Quelques rencontres lui apporteront de l’aide. Comme Jules cet homme qui devient son époux. Il va lui apprendre à lire et à écrire. Il va la respecter, l’apprivoiser ne la considérant pas comme une épouse enchaînée. Il est la chance de Corentine. Hélas, alors qu’enceinte d’une petite fille son mari va mourir. Il s’appelait Jules Le Bris, il meurt pour la France, le 26 septembre 1914. Il avait vingt-six ans. Les grands mots ‘donner sa vie pour la France’ ne résonnaient pas dans la tête comme un honneur, le seul pour elle c’était l’enfant qu’elle portait de son amour. Cet enfant naitra sous le nom de Juliette : « le temps n’était plus à l’attendrissement et aux mamours. Il fallait se remettre au travail. »
Juliette placée chez une nourrice. Corentine quitte Paris pour la Bretagne. Ouvrière à Nantes dans une usine d’obus, elle soulève des pièces de cent kilos. Des journées harassantes de dix heures avec uniquement une pause de trente minutes le temps d’avaler le contenu d’une gamelle.
Corentine fera des rencontres avec des militants syndicalistes qui vont lui apprendre que rien n’est gagné si l’on ne se bat pas. Elle aperçoit une forme d’horizon constructif. Elle comprend que le combat syndical n’est pas réservé qu’aux hommes. Les femmes prennent leurs destins en main puisque les hommes sont au front.

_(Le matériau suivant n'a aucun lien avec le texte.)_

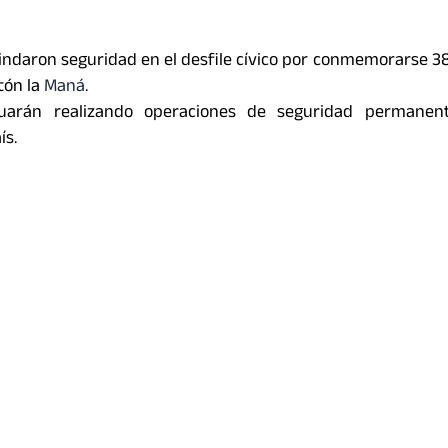
rindaron seguridad en el desfile cívico por conmemorarse 3
tón la
Maná
.
uarán realizando operaciones de seguridad permanen
ís.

Cependant la lutte syndicale n’apporte pas l’égalité entre les sexes.
Corentine cette femme à la tête haute avait le sens de l’humour. Jamais jalouse, jamais d’excuses de sa faiblesse et de sa fragilité.
Après la guerre, sa vie reprend l’espoir sur la dureté en retournant en Bretagne et en se remettant toute son ardeur à l’ouvrage. Elle monte un commerce de vêtements. C’est ainsi qu’elle rencontre François tailleur, fou d’elle avec qui elle se remariera en mai 1919. De nombreuses femmes jalouses en voulaient à Corentine d’avoir trouvé époux, car tant d’hommes du village étaient morts à la guerre. Un fils viendra au monde en y restant que six ans emportés d’une pneumonie. Yvette, la mère de Roselyne Bachelot, sera la seconde fille du couple. François les poumons rongés par les gaz de la guerre et par l’abus de l’absinthe s’étendra à cinquante-six ans.
Corentine n’avait pas peur de ceux qui voulaient la dominer. La guerre de 1940 montrera sa force hallucinante. Corentine aidera les maquisards.
L’existence et l’exemplarité de Corentine ont toujours accompagné Roselyne. Elles sont un exemple individuel et collectif à leur façon.
Corentine partira en juillet 1969,le jour ou Armstrong pose le pied sur la lune. « Ma grand-mère m’a légué le bien le plus précieux : savoir qu’il faut se battre pour transformer sa vie en destin » écrit et signe Roselyne Bachelot.